Additional arguments for setting the chain properties can be passed as well. See documentation for bayes_linear. The verbose mode shows the fit results along with the data points.

The interesting outputs from this analysis are estimates of the slopes of the size-line width relation (\(\gamma\)) and the sonic length:

>>> pca.gamma  # doctest: +SKIP
0.897
>>> pca.sonic_length(T_k=10 * u.K, mu=1.36, unit=u.pc)  # doctest: +SKIP
(<Quantity 0.10021154 pc>, <Quantity [0.09024886, 0.111332  ] pc>)

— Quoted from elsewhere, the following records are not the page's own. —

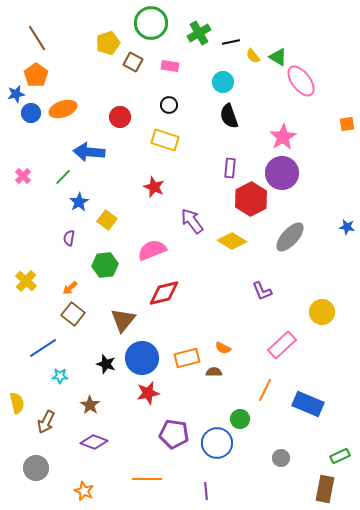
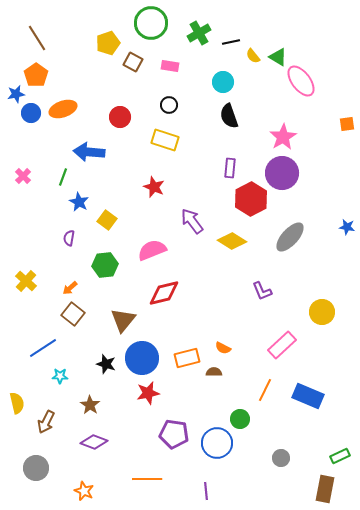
green line at (63, 177): rotated 24 degrees counterclockwise
blue star at (79, 202): rotated 12 degrees counterclockwise
blue rectangle at (308, 404): moved 8 px up
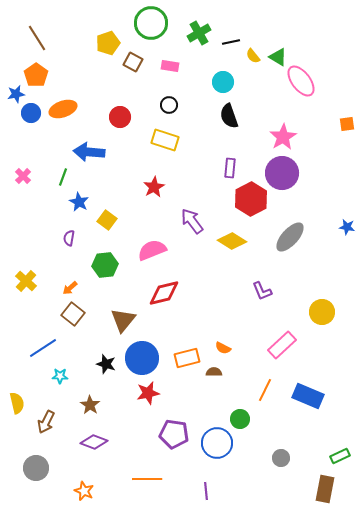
red star at (154, 187): rotated 20 degrees clockwise
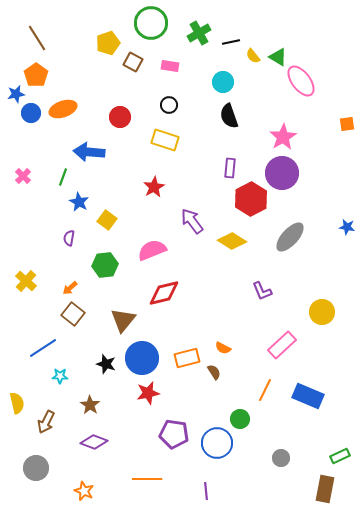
brown semicircle at (214, 372): rotated 56 degrees clockwise
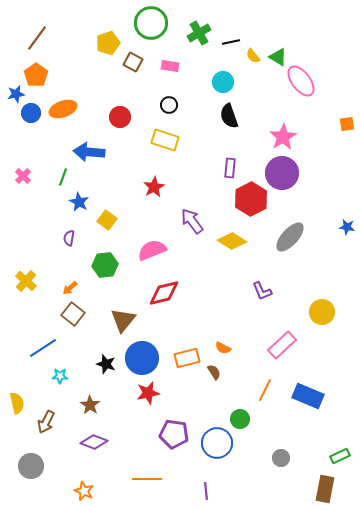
brown line at (37, 38): rotated 68 degrees clockwise
gray circle at (36, 468): moved 5 px left, 2 px up
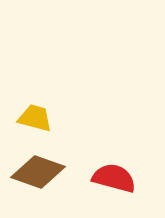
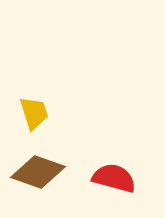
yellow trapezoid: moved 1 px left, 5 px up; rotated 57 degrees clockwise
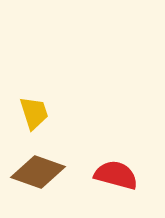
red semicircle: moved 2 px right, 3 px up
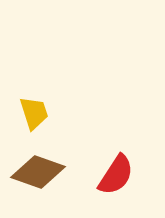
red semicircle: rotated 108 degrees clockwise
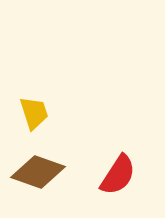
red semicircle: moved 2 px right
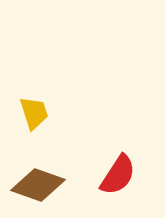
brown diamond: moved 13 px down
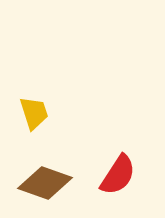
brown diamond: moved 7 px right, 2 px up
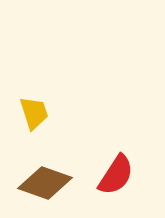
red semicircle: moved 2 px left
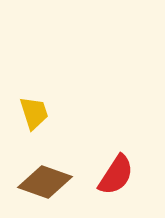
brown diamond: moved 1 px up
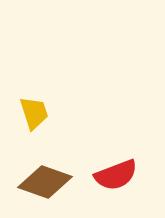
red semicircle: rotated 36 degrees clockwise
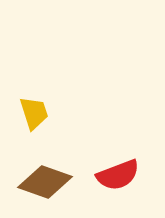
red semicircle: moved 2 px right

Sonic length is defined as the length at which the fitted line intersects the sounds speed (temperature can be specified with T_k above). Since the sonic length depends on temperature and \(\mu\), this is a function and not a property like \(\gamma\). PCA.sonic_length also returns the 1-sigma error bounds. The error bounds in \(\gamma\) can be accessed with PCA.gamma_error_range.